Lemonylemon Tue 12-Mar-13 11:14:38

"Which will be easier to move on from? Continuing to keep her at a distance, or trying to forgive and have some compassion?"

This is the stance that I have taken dealing with my Mum's illness. She should have died in September but is still here. I have compassion for my Mum and I am kind to her. When she eventually does die, I will know in my heart that I treated her well and haven't made things more difficult at the end.

My conscience will be clear and with that, I won't have to deal with any fall out. In the meantime, I dip in and out of the Stately Homes thread, read books and articles about difficult parents etc in order to understand and process things.

I think that maybe learning to put up the barriers emotionally, will help you deal with the physical here and now. In turn, that will help YOU to keep some semblance of "normality" in your head while the drama swirls about.

HugeSigh Tue 12-Mar-13 11:54:55

"Which will be easier to move on from? Continuing to keep her at a distance, or trying to forgive and have some compassion?"

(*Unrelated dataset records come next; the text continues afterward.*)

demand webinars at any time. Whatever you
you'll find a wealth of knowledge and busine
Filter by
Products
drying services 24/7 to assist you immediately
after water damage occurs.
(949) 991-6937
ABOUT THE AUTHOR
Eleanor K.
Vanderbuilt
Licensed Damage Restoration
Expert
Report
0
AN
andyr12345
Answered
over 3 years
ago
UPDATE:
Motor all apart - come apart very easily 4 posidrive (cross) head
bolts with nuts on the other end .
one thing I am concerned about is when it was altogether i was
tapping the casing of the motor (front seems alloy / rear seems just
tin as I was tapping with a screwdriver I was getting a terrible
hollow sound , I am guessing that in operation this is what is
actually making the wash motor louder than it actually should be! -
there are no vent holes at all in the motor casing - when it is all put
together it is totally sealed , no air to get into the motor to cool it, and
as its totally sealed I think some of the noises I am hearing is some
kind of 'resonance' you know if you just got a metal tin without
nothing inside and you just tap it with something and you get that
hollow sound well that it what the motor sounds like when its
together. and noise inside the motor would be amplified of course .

This is a very good point and something I am considering. I think it will depend on the seriousness of what's happening. I can do compassion. I do honestly feel that. I know she is scared and that does make me feel for her. Forgiveness is a whole other thing. I've spent a long time putting everything she's done to one side without actively deciding to forgive her

As far as we know - they initially believed a gland to have slipped down behind the top of her breast bone. It's quite high up - kind of by her collar bone. There was never any mention of it attached to her heart or her veins according to my brother. Just that they now believed it to be some other kind of mass that needed to be biopsied.

She has no life. She doesn't have one single friend and we've all tried to help with that. We encourage her to go to clubs and try new hobbies but she won't and we can't force her. She has pushed away everyone - she has siblings that won't speak to her because of who she is. Honestly I don't know what else we could do. If she wants to change her life it has to come from her I guess.

I appreciated the support everyone.

Lemonylemon Tue 12-Mar-13 12:30:35

Hugh We have a mum like yours - she has no friends, she won't go out, she won't help herself. My sister is at her wits' end because she's spent years trying to get our mum to change. We all have. But my brother and I have now accepted that you just can't change someone unless they want to change. My sister is now being referred to CBT counselling to try to deal with her own reaction to my mum.

All I can say is distance yourself emotionally, but support physically.... In the end, you need self-preservation for you and your little family.